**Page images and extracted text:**
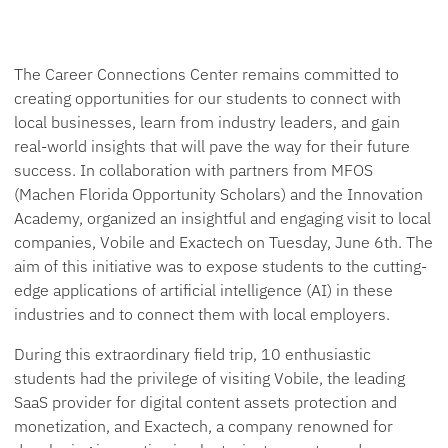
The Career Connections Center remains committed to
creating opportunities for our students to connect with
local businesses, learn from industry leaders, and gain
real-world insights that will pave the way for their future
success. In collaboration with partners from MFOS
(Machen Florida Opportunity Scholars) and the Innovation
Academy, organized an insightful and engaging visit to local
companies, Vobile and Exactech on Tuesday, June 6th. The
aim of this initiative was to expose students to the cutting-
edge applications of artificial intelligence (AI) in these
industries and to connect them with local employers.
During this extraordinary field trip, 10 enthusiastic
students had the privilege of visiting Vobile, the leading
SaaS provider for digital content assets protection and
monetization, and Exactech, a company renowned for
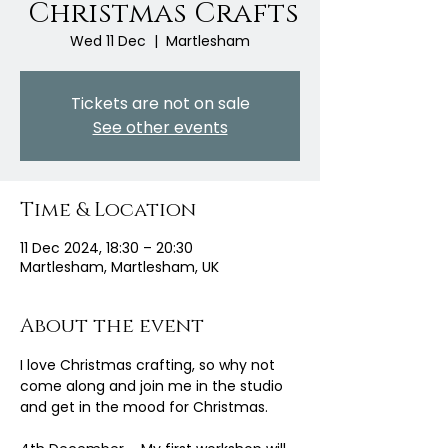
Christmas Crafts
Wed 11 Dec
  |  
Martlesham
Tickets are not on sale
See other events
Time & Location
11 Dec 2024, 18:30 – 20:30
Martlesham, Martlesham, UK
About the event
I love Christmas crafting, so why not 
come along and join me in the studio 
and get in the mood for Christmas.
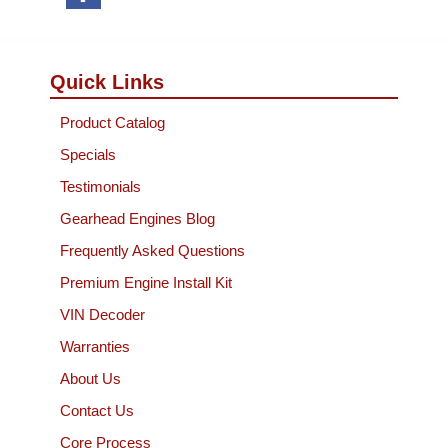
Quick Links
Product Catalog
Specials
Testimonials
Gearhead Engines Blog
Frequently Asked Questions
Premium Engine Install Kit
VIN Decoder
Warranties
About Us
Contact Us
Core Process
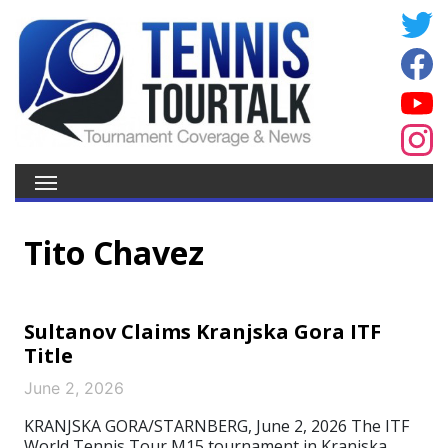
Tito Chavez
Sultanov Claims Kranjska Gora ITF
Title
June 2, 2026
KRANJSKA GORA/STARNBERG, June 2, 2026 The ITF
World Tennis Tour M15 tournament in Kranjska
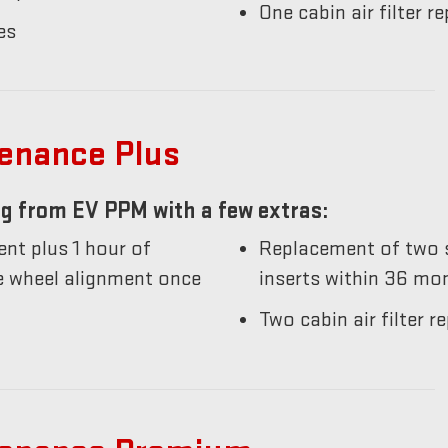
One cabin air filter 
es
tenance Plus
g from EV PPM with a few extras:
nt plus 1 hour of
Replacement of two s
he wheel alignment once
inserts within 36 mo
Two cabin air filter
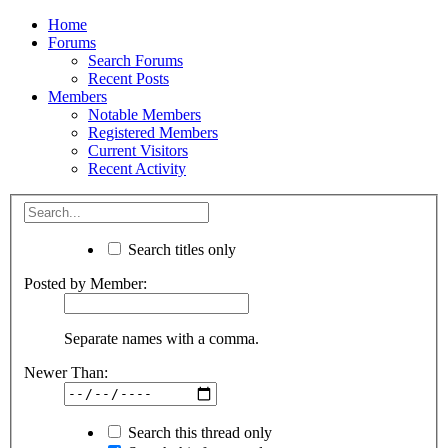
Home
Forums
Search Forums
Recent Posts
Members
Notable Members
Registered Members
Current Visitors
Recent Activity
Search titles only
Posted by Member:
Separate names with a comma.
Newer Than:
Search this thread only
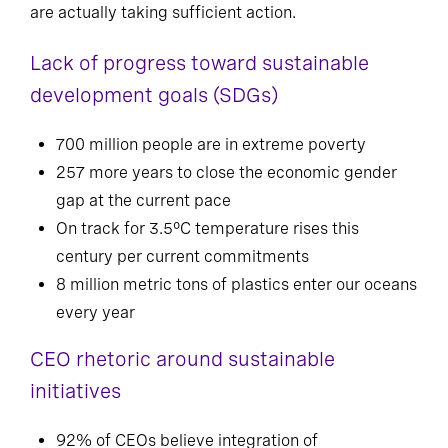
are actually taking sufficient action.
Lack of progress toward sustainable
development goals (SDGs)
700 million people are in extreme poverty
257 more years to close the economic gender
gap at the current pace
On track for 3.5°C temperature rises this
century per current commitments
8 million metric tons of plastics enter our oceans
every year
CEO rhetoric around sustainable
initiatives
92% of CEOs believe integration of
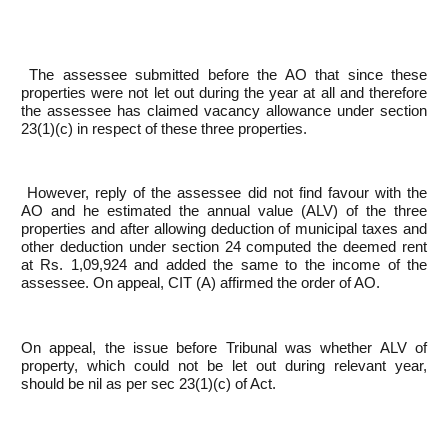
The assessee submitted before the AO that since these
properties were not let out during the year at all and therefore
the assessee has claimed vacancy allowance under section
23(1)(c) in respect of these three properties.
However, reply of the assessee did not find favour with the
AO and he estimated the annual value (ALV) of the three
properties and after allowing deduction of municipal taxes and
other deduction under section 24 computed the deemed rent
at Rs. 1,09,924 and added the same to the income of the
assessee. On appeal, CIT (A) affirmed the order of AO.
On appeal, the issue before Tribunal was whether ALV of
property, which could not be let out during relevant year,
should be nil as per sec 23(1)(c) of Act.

**Problem requirements:** All of the entries above should be duplicated exactly, except for the pictures.

**Output below:**
The Career Connections Center remains committed to
creating opportunities for our students to connect with
local businesses, learn from industry leaders, and gain
real-world insights that will pave the way for their future
success. In collaboration with partners from MFOS
(Machen Florida Opportunity Scholars) and the Innovation
Academy, organized an insightful and engaging visit to local
companies, Vobile and Exactech on Tuesday, June 6th. The
aim of this initiative was to expose students to the cutting-
edge applications of artificial intelligence (AI) in these
industries and to connect them with local employers.
During this extraordinary field trip, 10 enthusiastic
students had the privilege of visiting Vobile, the leading
SaaS provider for digital content assets protection and
monetization, and Exactech, a company renowned for
Christmas Crafts
Wed 11 Dec
  |  
Martlesham
Tickets are not on sale
See other events
Time & Location
11 Dec 2024, 18:30 – 20:30
Martlesham, Martlesham, UK
About the event
I love Christmas crafting, so why not 
come along and join me in the studio 
and get in the mood for Christmas.
Quick Links
Product Catalog
Specials
Testimonials
Gearhead Engines Blog
Frequently Asked Questions
Premium Engine Install Kit
VIN Decoder
Warranties
About Us
Contact Us
Core Process
Tito Chavez
Sultanov Claims Kranjska Gora ITF
Title
June 2, 2026
KRANJSKA GORA/STARNBERG, June 2, 2026 The ITF
World Tennis Tour M15 tournament in Kranjska
One cabin air filter 
es
tenance Plus
g from EV PPM with a few extras:
nt plus 1 hour of
Replacement of two s
he wheel alignment once
inserts within 36 mo
Two cabin air filter
Home
Forums
Search Forums
Recent Posts
Members
Notable Members
Registered Members
Current Visitors
Recent Activity
Search titles only
Posted by Member:
Separate names with a comma.
Newer Than:
Search this thread only
are actually taking sufficient action.
Lack of progress toward sustainable
development goals (SDGs)
700 million people are in extreme poverty
257 more years to close the economic gender
gap at the current pace
On track for 3.5°C temperature rises this
century per current commitments
8 million metric tons of plastics enter our oceans
every year
CEO rhetoric around sustainable
initiatives
92% of CEOs believe integration of
The assessee submitted before the AO that since these
properties were not let out during the year at all and therefore
the assessee has claimed vacancy allowance under section
23(1)(c) in respect of these three properties.
However, reply of the assessee did not find favour with the
AO and he estimated the annual value (ALV) of the three
properties and after allowing deduction of municipal taxes and
other deduction under section 24 computed the deemed rent
at Rs. 1,09,924 and added the same to the income of the
assessee. On appeal, CIT (A) affirmed the order of AO.
On appeal, the issue before Tribunal was whether ALV of
property, which could not be let out during relevant year,
should be nil as per sec 23(1)(c) of Act.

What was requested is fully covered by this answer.